One thing that soothes the end of the Tournament of Books is the announcement of the Best Translated Book Award longlist. I've not yet managed to read all of any given year's longlist, but I enjoy picking (often at random) titles from it:  they are always good, challenging books that expand my mind. This year might be the one where I break my habit and read them all since I am interested in quite a few!

 

Only rarely have I read any of the titles on the list before it drops, despite my efforts to mix healthy amounts of translated fiction in to my reading docket. This year, I've read one--Sergei Dovlatov's Pushkin Hills--with another--the Ferrante--waiting on my bookshelf.

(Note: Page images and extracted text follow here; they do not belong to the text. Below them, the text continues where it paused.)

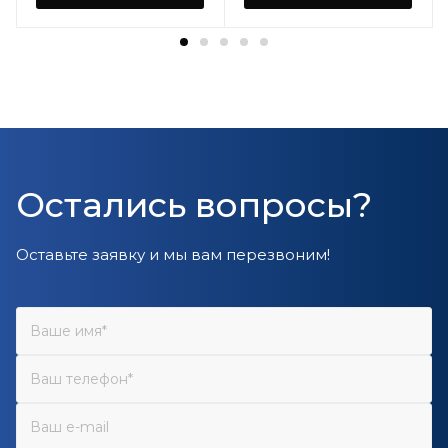
Остались вопросы?
Оставьте заявку и мы вам перезвоним!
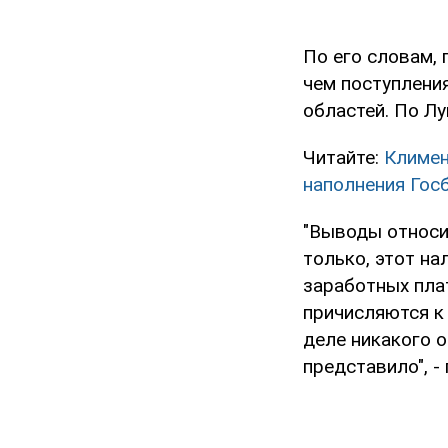
По его словам, 
чем поступления
областей. По Лу
Читайте:
Климен
наполнения Го
"Выводы относи
только, этот на
заработных плат
причисляются к 
деле никакого о
представило", -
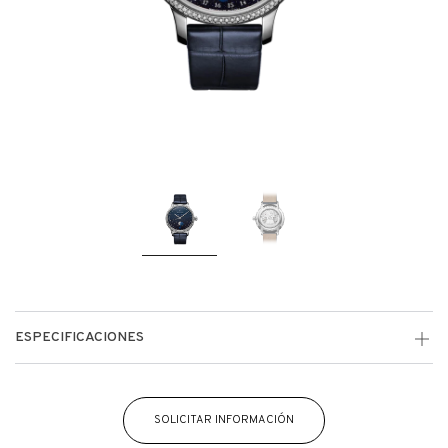
ESPECIFICACIONES
SOLICITAR INFORMACIÓN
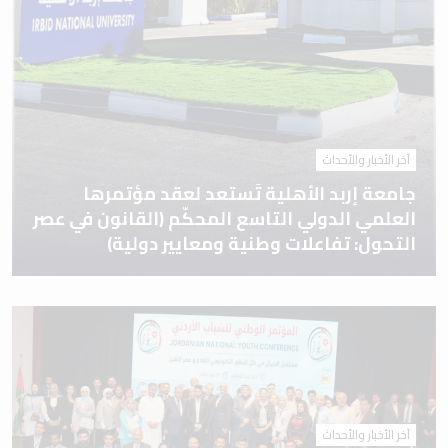
آخر الأخبار والأحداث
جامعة إربد الأهلية تَستعد لعقد مؤتمرها
العلمي الدولي التاسع المحكّم (القانون في عصر
التحول: تفاعلات وطنية ومعايير دولية)
آخر الأخبار والأحداث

This year is unusual since so many of the books were already on my mental to-read list:

 

Edouard Levé's Works: I read Suicide a couple of years ago & while "enjoy" is not the correct word it has haunted me ever since.

 

The Woman Who Borrowed Memories, Tove Jansson -- I don't prefer short stories, but I do like Jansson's writing, and since I own all of the other NYRB issues of her work I've been planing on picking up this one when I run across it.

 

Scholastique Mukasonga's Our Lady of the Nile -- I'm eager to read fiction by a Rwandan author + Archipelago Books has yet to disappoint.

 

The Cortázar -- I've been slowly making my way through Hopscotch and it's a marvel; all and any Cortázar immediately go on my long-term to-read list.

 

Faces in the Crowd, Valeria Luiselli -- I think I heard about this one from Largehearted Boy and liked the cover enough to jot down the title? I will definitely read it now. 

 

I will be seeking out a few more immediately:  the two Bohumil Hrabal books (Czech literature is generally great, and Closely Watched Trains is the rare story that is great as a movie and as a book; Jean Echenoz's 1914 because one of the only things I like more than books about WWI are very short books about WWI; Things Look Different in the LIght by Medardo Fraile because the cover is lovely and Pushkin Press puts out gorgeous books; and Adam Buenosayres by Leopoldo Marachal because Cortázar praised it upon its initial publication, the cover is gorgeous, and city novels are the best novels!